Sure, we have things in common. We’re both incredibly stubborn. We both stand up for the other one to anyone that dares insult our sibling. We’re both witty, smart, passionate, and inclined to do the opposite of whatever our parents say.
But, I spent the first ten years of his life absolutely torturing him. I don’t mean sibling torturing. I mean real bullying. I told him that no one was ever going to love him, that he isn’t really good at anything, and beat the crap out of him. I have kicked him in the groin more times than I can count. Until he got taller and stronger than me, I would make him cry on a weekly basis just because. I really hurt him. I don’t think I will ever know how much I have affected him by treating him like shit his whole life.
When I’m angry it’s an out of body experience. I go from 0-60 faster than I can grasp and am making him cry before I realize what I’m doing. There is no time for me to calm down because I’m not really there. After I come out of that state (which can take up to a few hours) I realize that what I did was wrong and that I didn’t really want to hurt anyone. I was never really sorry because I always felt better after I hurt him, but I still knew that I shouldn’t have. The way that I treated him has influenced my relationship with my whole extended family in a seriously negative way, and caused people to be afraid of me/dislike me for my treatment of him.

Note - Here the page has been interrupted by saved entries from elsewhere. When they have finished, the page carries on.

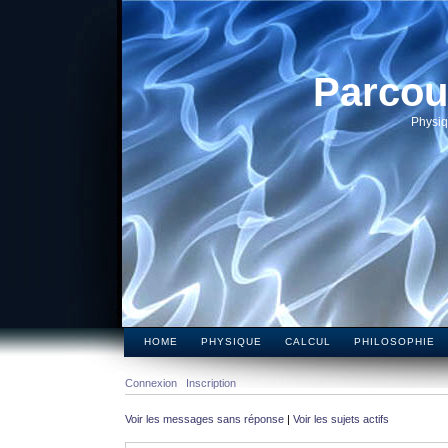
Parcou
Physiq
HOME
PHYSIQUE
CALCUL
PHILOSOPHIE
Connexion
Inscription
Voir les messages sans réponse
|
Voir les sujets actifs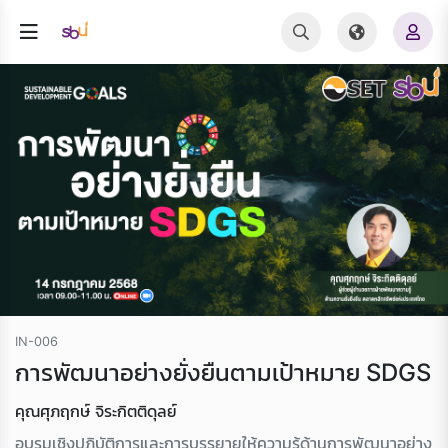
IN-006
การพัฒนาอย่างยั่งยืนตามเป้าหมาย SDGS
คุณศุภฤกษ์ จิระกิตติดุลย์
อบรมเชิงปฏิบัติการและการบรรยายให้ความรู้ด้านการพัฒนาอย่าง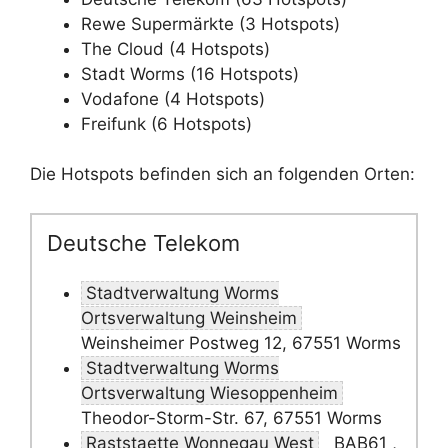
Rewe Supermärkte (3 Hotspots)
The Cloud (4 Hotspots)
Stadt Worms (16 Hotspots)
Vodafone (4 Hotspots)
Freifunk (6 Hotspots)
Die Hotspots befinden sich an folgenden Orten:
Deutsche Telekom
Stadtverwaltung Worms
Ortsverwaltung Weinsheim
Weinsheimer Postweg 12, 67551 Worms
Stadtverwaltung Worms
Ortsverwaltung Wiesoppenheim
Theodor-Storm-Str. 67, 67551 Worms
Raststaette Wonnegau West
BAB61 ,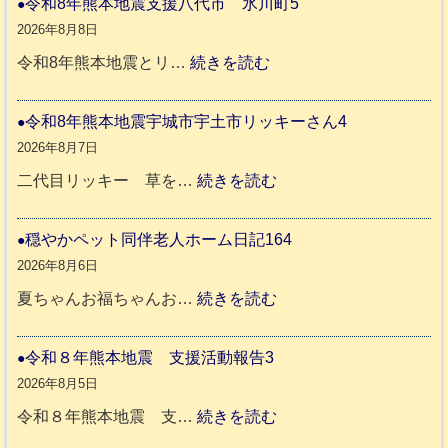
令和8年熊本地震支援八代市 氷川町5
ち
2026年8月8日
ゃ
:
令和8年熊本地震とリ…
続きを読む
ん
令
ネ
和
令和8年熊本地震宇城市宇土市リッキーさん4
ロ
8
2026年8月7日
ち
年
:
二代目リッキー 草を…
続きを読む
ゃ
熊
令
ん
本
和
穏やかペット同伴老人ホーム日記164
日
地
8
2026年8月6日
記
震
年
:
夏ちゃんお福ちゃんお…
続きを読む
支
熊
穏
2
援
本
や
令和８年熊本地震 支援活動報告3
9
八
地
か
2026年8月5日
代
震
ペ
:
令和８年熊本地震 支…
続きを読む
市
宇
ッ
令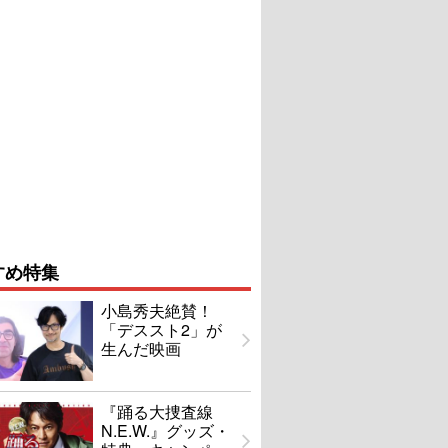
すめ特集
小島秀夫絶賛！
「デススト2」が
生んだ映画
『踊る大捜査線
N.E.W.』グッズ・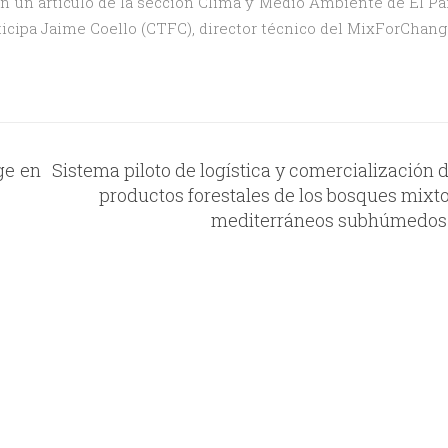
n un articulo de la sección Clima y Medio Ambiente de El Pa
selvicultura
articipa Jaime Coello (CTFC), director técnico del MixForChang
MixForChange,
en
El
País
ge en
Sistema piloto de logística y comercialización 
productos forestales de los bosques mixt
mediterráneos subhúmedos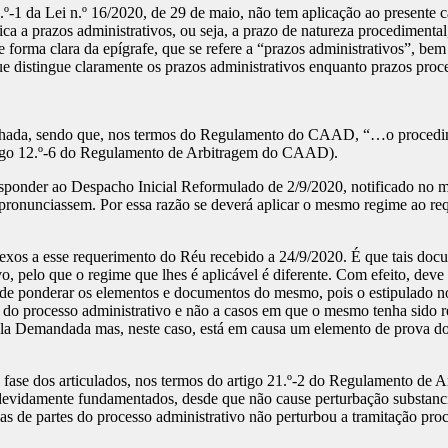
1 da Lei n.º 16/2020, de 29 de maio, não tem aplicação ao presente c
ica a prazos administrativos, ou seja, a prazo de natureza procedimental
a de forma clara da epígrafe, que se refere a “prazos administrativos”, 
 que distingue claramente os prazos administrativos enquanto prazos pro
nhada, sendo que, nos termos do Regulamento do CAAD, “…o procediment
tigo 12.º-6 do Regulamento de Arbitragem do CAAD).
sponder ao Despacho Inicial Reformulado de 2/9/2020, notificado no mes
pronunciassem. Por essa razão se deverá aplicar o mesmo regime ao re
os a esse requerimento do Réu recebido a 24/9/2020. É que tais docum
vo, pelo que o regime que lhes é aplicável é diferente. Com efeito, dev
al de ponderar os elementos e documentos do mesmo, pois o estipulado
de do processo administrativo e não a casos em que o mesmo tenha sido 
ela Demandada mas, neste caso, está em causa um elemento de prova do
a fase dos articulados, nos termos do artigo 21.º-2 do Regulamento d
devidamente fundamentados, desde que não cause perturbação substancial
s de partes do processo administrativo não perturbou a tramitação proc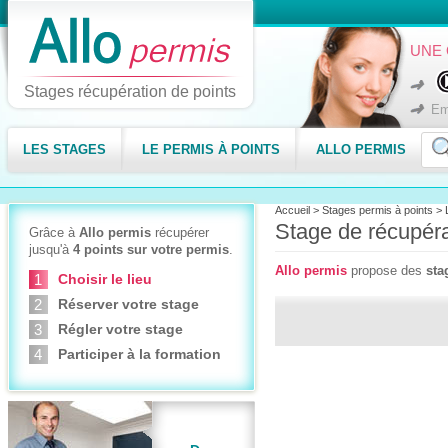
UNE 
Stages récupération de points
Em
LES STAGES
LE PERMIS À POINTS
ALLO PERMIS
Accueil
>
Stages permis à points
>
Stage de récupéra
Grâce à
Allo permis
récupérer
jusqu'à
4 points sur votre permis
.
Allo permis
propose des
sta
Choisir le lieu
Réserver votre stage
Régler votre stage
Participer à la formation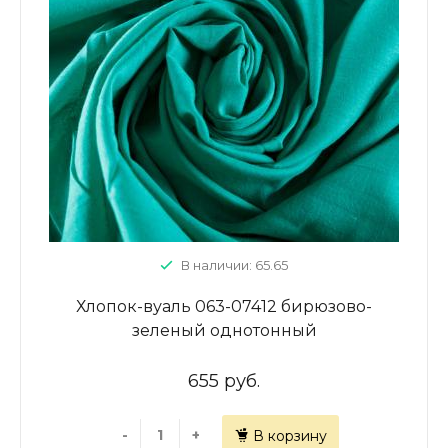
В наличии: 65.65
Хлопок-вуаль 063-07412 бирюзово-
зеленый однотонный
655 руб.
-
+
В корзину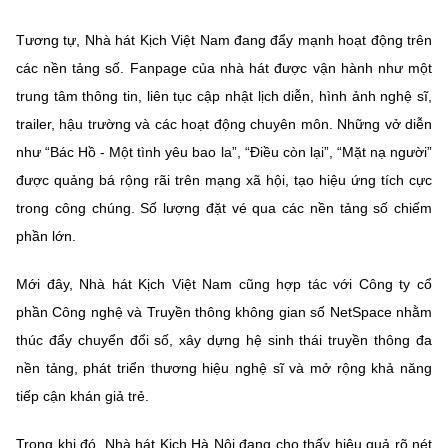
Tương tự, Nhà hát Kịch Việt Nam đang đẩy mạnh hoạt động trên
các nền tảng số. Fanpage của nhà hát được vận hành như một
trung tâm thông tin, liên tục cập nhật lịch diễn, hình ảnh nghệ sĩ,
trailer, hậu trường và các hoạt động chuyên môn. Những vở diễn
như “Bác Hồ - Một tình yêu bao la”, “Điều còn lại”, “Mặt nạ người”
được quảng bá rộng rãi trên mạng xã hội, tạo hiệu ứng tích cực
trong công chúng. Số lượng đặt vé qua các nền tảng số chiếm
phần lớn.
Mới đây, Nhà hát Kịch Việt Nam cũng hợp tác với Công ty cổ
phần Công nghệ và Truyền thông không gian số NetSpace nhằm
thúc đẩy chuyển đổi số, xây dựng hệ sinh thái truyền thông đa
nền tảng, phát triển thương hiệu nghệ sĩ và mở rộng khả năng
tiếp cận khán giả trẻ.
Trong khi đó, Nhà hát Kịch Hà Nội đang cho thấy hiệu quả rõ nét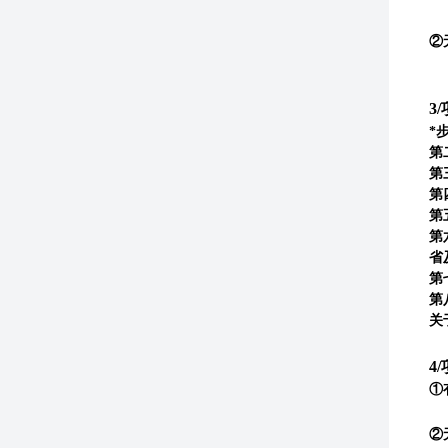
②
3
*
第
第
第
第
第
省
第
第
关
4
①
②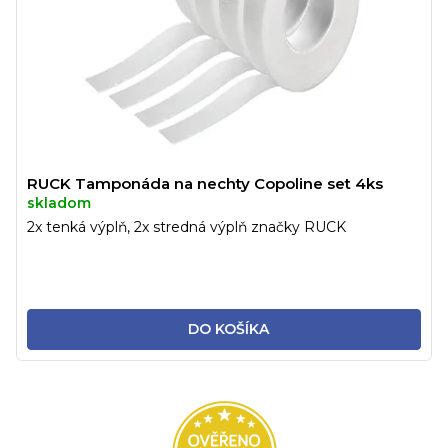
RUCK Tamponáda na nechty Copoline set 4ks
skladom
2x tenká výplň, 2x stredná výplň značky RUCK
DO KOŠÍKA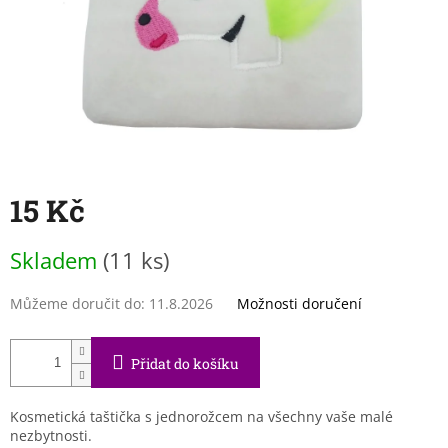
15 Kč
Měrná
Skladem
(11 ks)
cena:
Můžeme doručit do:
11.8.2026
Možnosti doručení
Přidat do košíku
Kosmetická taštička s jednorožcem na všechny vaše malé
nezbytnosti.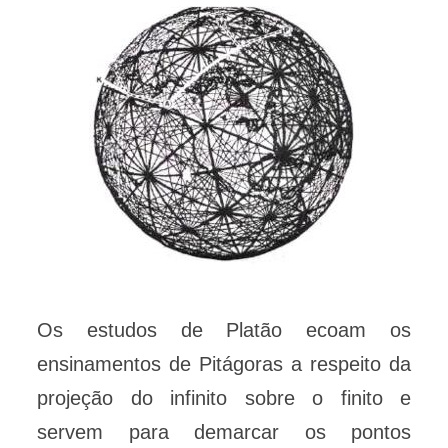
Os estudos de Platão ecoam os
ensinamentos de Pitágoras a respeito da
projeção do infinito sobre o finito e
servem para demarcar os pontos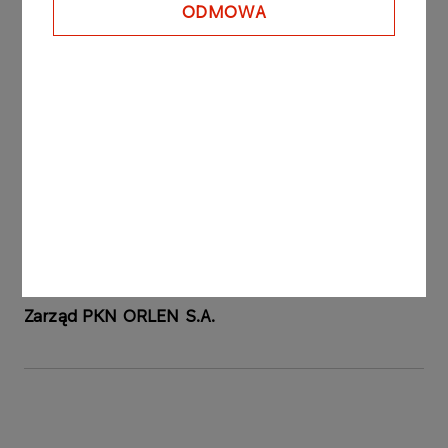
listopada 2006 roku.
ODMOWA
Raport sporządzono na podstawie § 5 ust. 1 pkt 6
oraz § 12 Rozporządzenia Ministra Finansów z
dnia 19 lutego 2009 roku w sprawie informacji
bieżących i okresowych przekazywanych przez
emitentów papierów wartościowych oraz
warunków uznawania za równoważne informacji
wymaganych przepisami prawa państwa
niebędącego państwem członkowskim (Dz. U. z
2009 roku nr 33, poz. 259 z późniejszymi
zmianami).
Zarząd PKN ORLEN S.A.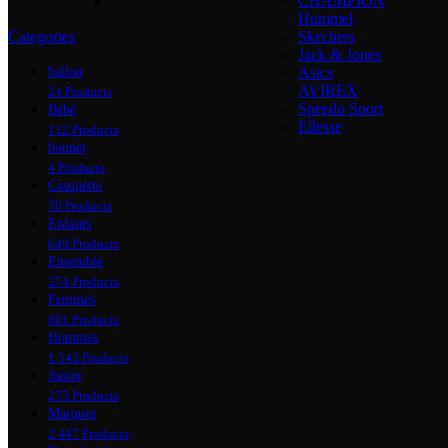
CHAMPION
Hummel
Categories
Skechers
Jack & Jones
ballon
Asics
AVIREX
24 Products
Speedo Sport
Bébé
Ellesse
112 Products
bonnet
4 Products
Casquette
70 Products
Enfants
649 Products
Ensemble
374 Products
Femmes
801 Products
Hommes
1 543 Products
Junior
275 Products
Marques
2 447 Products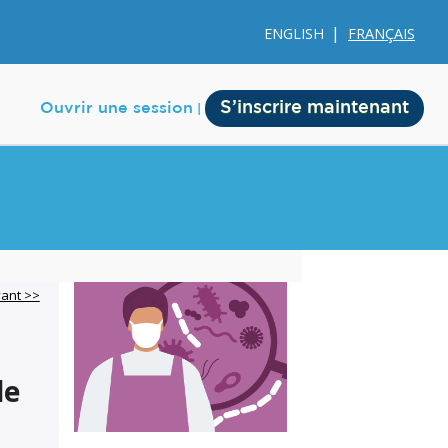
ENGLISH
FRANÇAIS
S’inscrire maintenant
Ouvrir une session
e
Membership
vant >>
Account Membership
Credit History
le
Edit Profile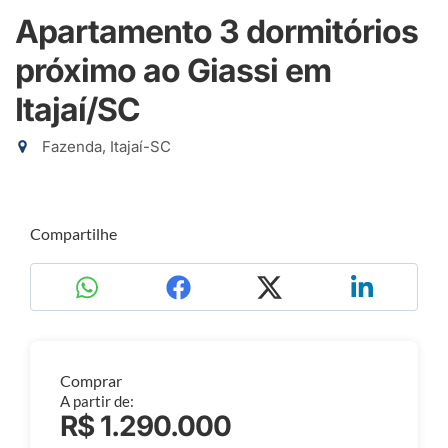
Apartamento 3 dormitórios
próximo ao Giassi em
Itajaí/SC
Fazenda, Itajaí-SC
Compartilhe
Comprar
A partir de:
R$ 1.290.000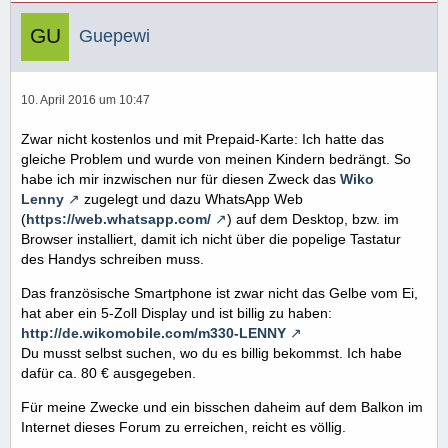
Guepewi
10. April 2016 um 10:47
Zwar nicht kostenlos und mit Prepaid-Karte: Ich hatte das
gleiche Problem und wurde von meinen Kindern bedrängt. So
habe ich mir inzwischen nur für diesen Zweck das
Wiko
Lenny
zugelegt und dazu WhatsApp Web
(
https://web.whatsapp.com/
) auf dem Desktop, bzw. im
Browser installiert, damit ich nicht über die popelige Tastatur
des Handys schreiben muss.
Das französische Smartphone ist zwar nicht das Gelbe vom Ei,
hat aber ein 5-Zoll Display und ist billig zu haben:
http://de.wikomobile.com/m330-LENNY
Du musst selbst suchen, wo du es billig bekommst. Ich habe
dafür ca. 80 € ausgegeben.
Für meine Zwecke und ein bisschen daheim auf dem Balkon im
Internet dieses Forum zu erreichen, reicht es völlig.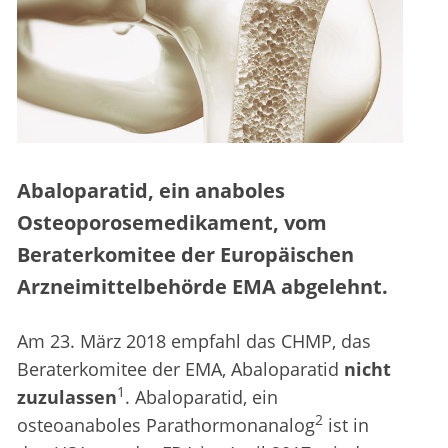
Abaloparatid, ein anaboles
Osteoporosemedikament, vom
Beraterkomitee der Europäischen
Arzneimittelbehörde EMA abgelehnt.
Am 23. März 2018 empfahl das CHMP, das
Beraterkomitee der EMA, Abaloparatid
nicht
1
zuzulassen
. Abaloparatid, ein
2
osteoanaboles Parathormonanalog
ist in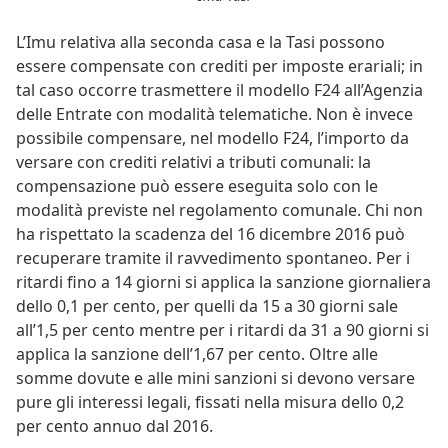
L’Imu relativa alla seconda casa e la Tasi possono
essere compensate con crediti per imposte erariali; in
tal caso occorre trasmettere il modello F24 all’Agenzia
delle Entrate con modalità telematiche. Non è invece
possibile compensare, nel modello F24, l’importo da
versare con crediti relativi a tributi comunali: la
compensazione può essere eseguita solo con le
modalità previste nel regolamento comunale. Chi non
ha rispettato la scadenza del 16 dicembre 2016 può
recuperare tramite il ravvedimento spontaneo. Per i
ritardi fino a 14 giorni si applica la sanzione giornaliera
dello 0,1 per cento, per quelli da 15 a 30 giorni sale
all’1,5 per cento mentre per i ritardi da 31 a 90 giorni si
applica la sanzione dell’1,67 per cento. Oltre alle
somme dovute e alle mini sanzioni si devono versare
pure gli interessi legali, fissati nella misura dello 0,2
per cento annuo dal 2016.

But what no one knows is that there is no one more afraid of me than myself. When I get in that headspace it is absolutely terrifying. Other people (brother included) might hate me for the way I treat him, but I promise that no one hates me more than I do. He’s got a lot of things that I will never have, or will have to work really hard to accomplish, and I’m incredibly jealous.
I make him feel like he is completely worthless and unloved because that is how I feel about myself. I hate him because he’s what I will never be able to be and I hate that he has all the desirable traits.
You mean everything to me, that’s not the problem. The problem is that I don’t mean anywhere near as much to me as you do.